I Read a Book: The Tenant of Wildfell Hall by Anne Brontë
Among other things, an early influence on "Don't Come Home A-Drinkin' (With Lovin' On Your Mind"
I somehow got an English degree all those years ago without ever acquainting myself with any novels by the Brontë sisters. I’ve since read Wuthering Heights a couple times, but still haven’t even gotten around to Jane Eyre. I have now, however, discovered the earnest delights of the second and final novel by the youngest of the sisters.
The Tenant of Wildfell Hall is a romance novel, but a rather spectacularly radical one for the year 1848. Helen, the titular tenant, wins the first man she desires, but the bulk of the book shows us all the reasons that was a bad idea. For her husband, Arthur Huntingdon, is a drunken lout, a philanderer, and a bit of a brute as well.

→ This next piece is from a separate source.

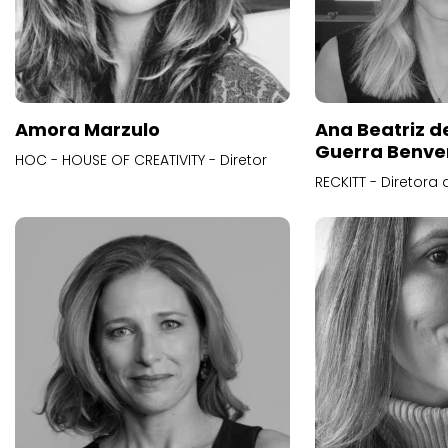
Amora Marzulo
Ana Beatriz d
Guerra Benve
HOC - HOUSE OF CREATIVITY - Diretor
RECKITT - Diretora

Ah, but that’s getting ahead of the story. Brontë structures this novel in three parts. The first quarter or so of the book is narrated by one Gilbert Markham in the ever-so-19th-Century epistolary style. He’s writing from the perspective of twenty years later, telling his best friend of the times he had when he was a bachelor and fell in love with a mysterious widow woman who has come to live in the long abandoned Wildfell Hall. (Oh, did I just give something away?) Conveniently, each of these letters is a chapter, and Markham does nothing to give away any surprises that come along as we go.
Then, the chapters become literal transcriptions of Helen’s diary of the years before she got there, when she was single and learning what she wanted out of life, and somehow wound up marrying the guy her aunt warned her about. (The diary, see, was given to Markham as an easier explanation to him of her current position than maybe just telling him the high points in a few sentences. Hey, that’s the way literature used to work, and I’m delighted it did.)
The final 15% of the book brings us back up to the time when Markham got the diary, and then there are a whole lot of romance movie tropes from back in the days before they were all cliché. The ending isn’t a big surprise, though there are a few places where I thought maybe things would go differently. Along the way, Helen’s brother (Markham’s friend except for the times when he’s mad at him for different reasons) shares letters she writes to keep us informed on her doings when she’s not in town anymore.
I should say a word about the glorious language Anne Brontë commanded for this book. She pulls plenty of images from the King James Bible, of course. She has a nicely subtle way of making the voices of her two narrarators different – I can’t quite put my finger on it, but Markham’s tales are giddier, more full of emotional outcries, while Helen’s are more suppressed, smaller, hidden, restrained. Also, there are some religious discussions which I found hilarious, particularly the parts wherein two potential lovers are arguing over whether or not they should wait until they can be united in Heaven, but one of them insists it won’t be any good if he has to love everybody else the same. I don’t think this was meant to be funny, but it sure made me laugh.
A book in the middle of the 19th Century that featured a woman standing up to the miseries created by her husband was naturally controversial. Even given that it was released under a male pen name, it didn’t make a big splash in the marketplace, and it’s feminist themes kept it from being a particularly famous novel. As it was, Anne Brontë passed away from tuberculosis less than a year after her sister Emily had done the same.